A model's context window is the agent's working memory. Anything that needs to persist beyond a single session — user preferences, prior decisions, learned facts — has to live somewhere else and be retrieved on demand.

Short-Term vs Long-Term Memory

Short-term — what's in the current context. Lasts one session, capped by the window.
Long-term — stored externally, retrieved into context when needed. The persistent layer.

The interesting design choices are about long-term: what to store, how to retrieve it, and when to evict.

What to Store

A practical taxonomy:

Facts about the user — preferences, identity, prior choices.
Facts about the world — entities the agent has interacted with, decisions it has made.
Procedural memory — learned recipes for how to handle recurring situations.
Episodic memory — full transcripts or summaries of past sessions.

Most production systems start with just user-fact memory (a key-value store of preferences and profile data) and add episodic memory only when the use case warrants it.

Storage Choices

Key-value store — for explicit facts. Cheap, easy.
Vector store — for fuzzy retrieval over many memories. The default once memory grows.
Graph — for memories that have rich relationships. More complex; only reach for it when relationships matter.
Document store — for full transcripts you'll re-read whole.

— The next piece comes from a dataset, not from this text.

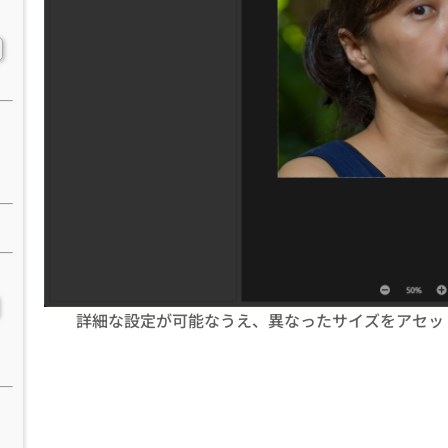
詳細な設定が可能なうえ、異なったサイズをアセッ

Most memory systems end up combining a key-value store for structured facts and a vector store for fuzzy text retrieval.

Writing Memory

When does the agent remember something? Two common patterns:

Explicit save — the model decides what to save by calling a remember(fact) tool.
Background extraction — a separate process reviews session transcripts and extracts facts.

Explicit save is more controllable; background extraction catches things the model didn't notice were important.

Retrieving Memory

The naive pattern — embed the user message, fetch top-K memories — works surprisingly well. Improvements:

Query rewriting — let the model rewrite the user's message into a better retrieval query.
Hybrid retrieval — combine vector search with keyword search for better recall on rare entities.
Recency weighting — bias toward recent memories when relevance is otherwise tied.
Filtered retrieval — restrict by user, by topic, by time.

Eviction and Conflict

Memories rot. Old preferences get superseded; old facts become wrong. A serious memory system has to:

Detect contradictions between new and old memories.
Update or supersede rather than just append.
Bound storage — old, unused memories should age out.

Most early systems skip this and pay for it later when stale memories start poisoning answers.

Privacy

Long-term memory means storing user data over time. Plan for: per-user encryption, retention limits, user-visible memory ("here's what I remember about you"), and one-click delete. Memory features without these end up in ugly places.